During the pulsed operation of electroacoustic transducer 10 which contains inductive elements, alternating-voltage peaks with the alarm signal frequency appear at input 13 of a circuit element 9, said peaks being caused by self-induction effects. As a result of these voltage peaks, an input 18 connected to the positive pole 19 of the direct voltage source and an output 17 of switching element 9 likewise connected to switching element 9 are connected electrically with one another. This is necessary before a microphone 1 and a filter and amplifier unit 2 can be connected to the direct voltage source.

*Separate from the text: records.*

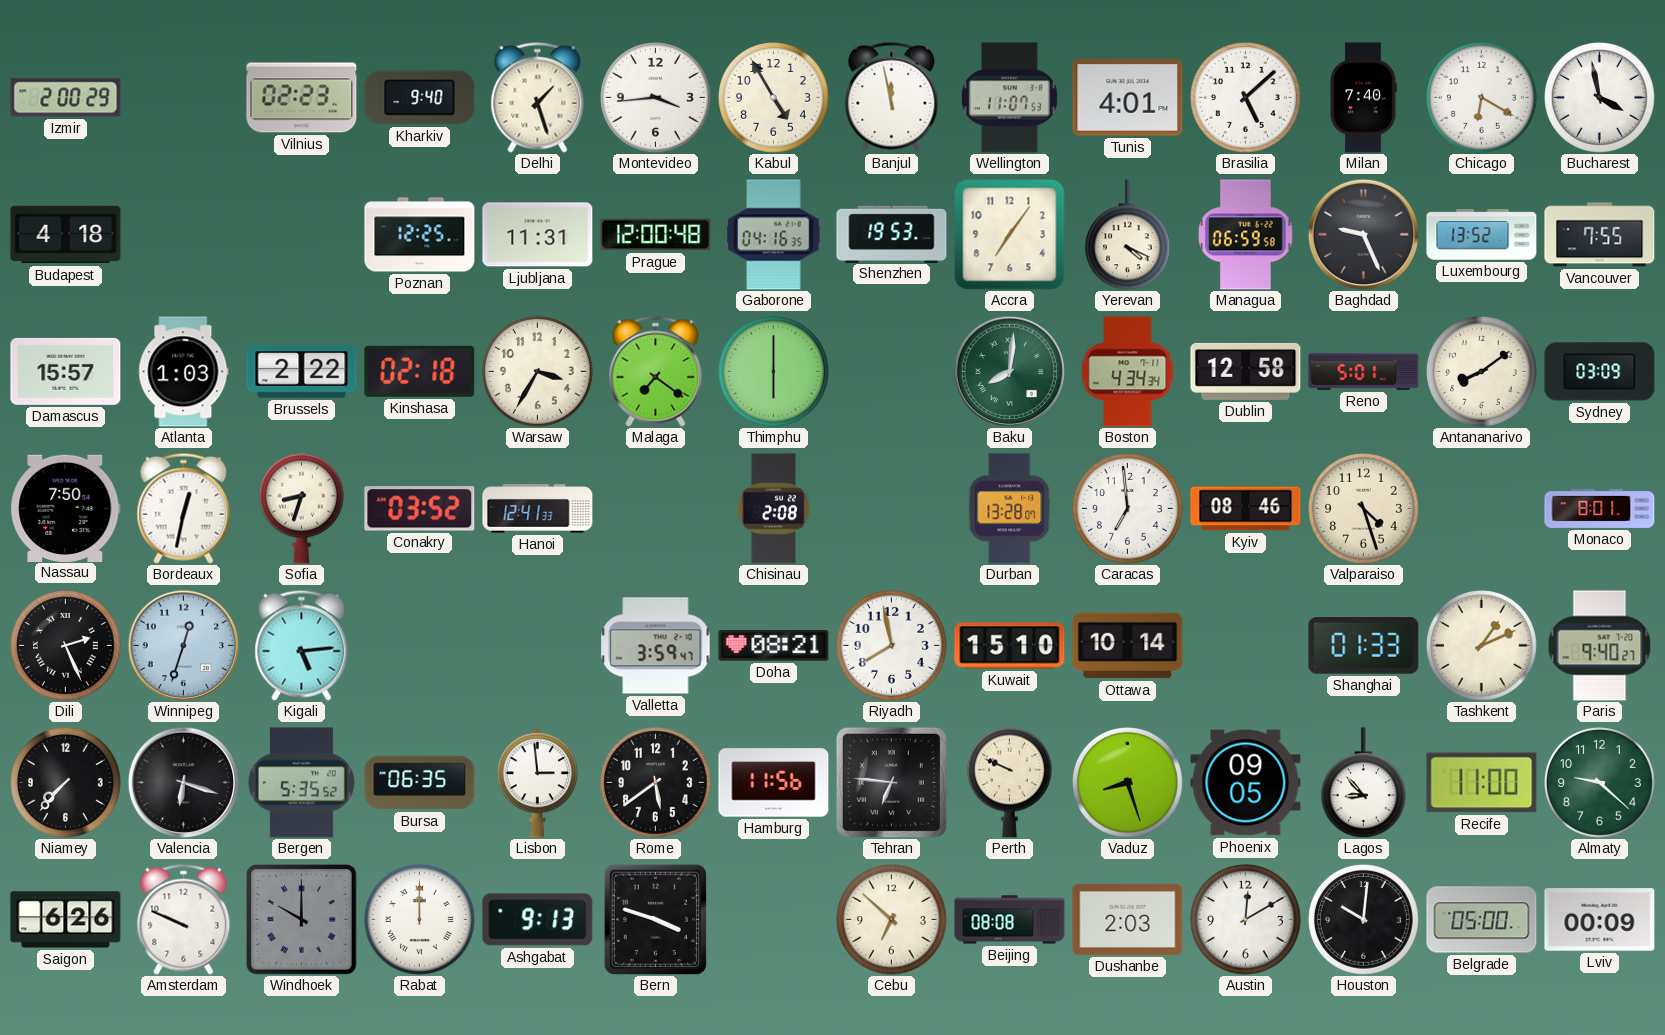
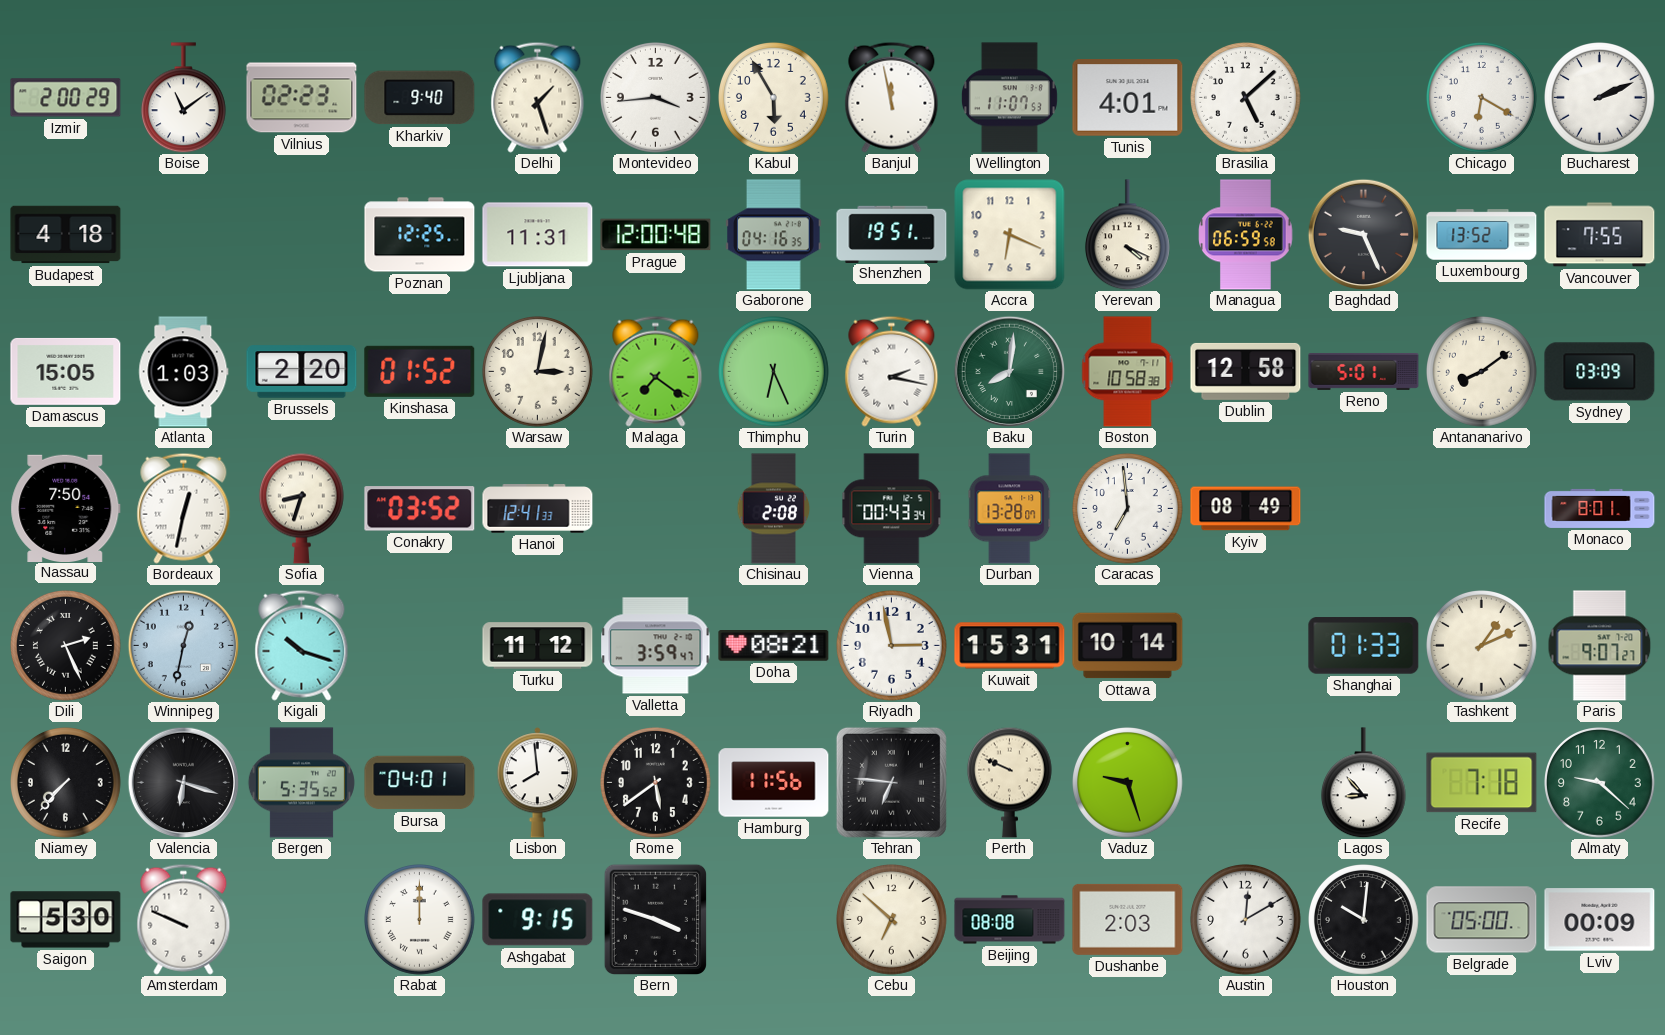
Boise: none -> 11:09
Kabul: 4:55 -> 5:55
Milan: 7:40 -> none
Bucharest: 3:58 -> 2:11
Shenzhen: 19:53 -> 19:51
Accra: 7:06 -> 6:19
Damascus: 15:57 -> 15:05
Brussels: 2:22 -> 2:20
Kinshasa: 02:18 -> 01:52
Warsaw: 3:35 -> 3:02
Thimphu: 6:00 -> 6:26
Turin: none -> 2:17
Boston: 4:34 -> 10:58
Vienna: none -> 00:43
Kyiv: 08:46 -> 08:49
Valparaiso: 4:27 -> none
Winnipeg: 12:33 -> 12:32
Kigali: 5:14 -> 10:18
Turku: none -> 11:12
Riyadh: 7:58 -> 2:58
Kuwait: 15:10 -> 15:31
Paris: 9:40 -> 9:07
Bursa: 06:35 -> 04:01
Lisbon: 2:59 -> 7:59
Vaduz: 8:27 -> 9:27
Phoenix: 09:05 -> none
Recife: 11:00 -> 7:18
Saigon: 6:26 -> 5:30
Windhoek: 10:00 -> none
Ashgabat: 9:13 -> 9:15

In addition to the fact that microphone 1 and filter and amplifier unit 2 are connected to the voltge supply only during the period of time the alarm signal is being emitted, additional energy savings are furthered by the fact that monoflop 7, because of its manner of connection (FIG. 2) only shows a non-negligible power consumption when it is in its unstable state.
For further description of the embodiment, without the invention being restricted in any way as a result thereof, we shall proceed on the basis of an IC which, in addition to the control of the display device which it exerts but is not of interest here, for example the stepping motor of an analog display clock, has the following properties:
1. If the line composed of alarm trigger switch 12 and alarm readiness switch 20 is closed and an H signal remains at input 4, an intermittent pulse train with a signal duration of one second, a pause duration of three seconds, and an alarm signal frequency of 2048 Hz will be produced at output 6 for approximately two minutes. The above-mentioned pulse train can only be produced again at output 6 when the above-mentioned line is opened again and then reclosed.
2. On the other hand, if the signal at input 4 changes from H to L before two minutes have elapsed, the pulse train described under 1 above will be interrupted at output 6. After a snooze time of about four minutes, the pulse train described under paragraph 1 above will be delivered again. This so-called snooze process evoked by the changing of the signal from H to L at input 4 can be repeated as often as desired, so long as the line described in paragraph 1 is closed.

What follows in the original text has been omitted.